Immature faith will result in irrational behavior.  Look at the assumption on the part of Abraham concerning the men of Egypt.  His recourse was…. “Lie for me.”  And after what he had feared had come upon him, here he is, handsomely rewarded and looking dumbfounded, wondering, “How’d I get in this mess?”  Like  it  or not, he got there the same way that we do, he did it to himself.

I am glad, however, that this is  one of those situations where we can say, “But God.”  Abram had  gotten himself into a mess that he could not get out of.  He had made some poor choices  and was paying the price.  But God was mindful of  His child in distress, and was already working it all out for him.  Praise God for a loving Father who remembers that we are but dust and prone to fail.  He takes care of us in spite of ourselves.  Just as He did here in Abram’s case.
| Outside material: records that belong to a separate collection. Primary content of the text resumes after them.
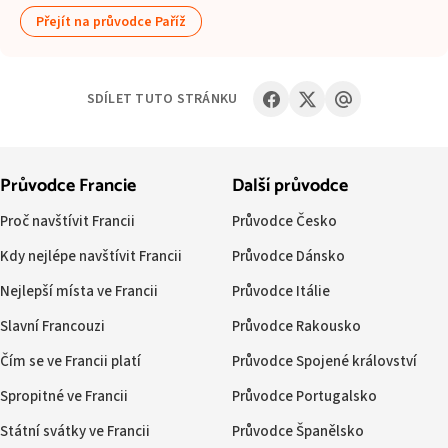
Přejít na průvodce Paříž
SDÍLET TUTO STRÁNKU
Průvodce Francie
Další průvodce
Proč navštívit Francii
Průvodce Česko
Kdy nejlépe navštívit Francii
Průvodce Dánsko
Nejlepší místa ve Francii
Průvodce Itálie
Slavní Francouzi
Průvodce Rakousko
Čím se ve Francii platí
Průvodce Spojené království
Spropitné ve Francii
Průvodce Portugalsko
Státní svátky ve Francii
Průvodce Španělsko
Now I want you to note where Abram went.  He went right back to where he was  at the  first.  Yet and still there was much to be done.  He still had to do something about his sin of disobedience.  He had been through a great deal, but now, he needed to get rid of that forbidden stumbling block.  Still, it took God to work that out too.  (13:5-8)  Look what a painful experience, yet it could have been avoided if he had obeyed God completely from the start.  Obedience is far less painful than the wounds that we suffer due to our own failures.

Next time you begin to wonder, “How did I get into this mess?”  remember Abram, how he got there, and what he  had to do.  He had to go back to where he got away from God at the beginning, he had to repent.  If we will realize that most of  the time it is all our fault and go back in repentance, God will meet us and greet us with open arms.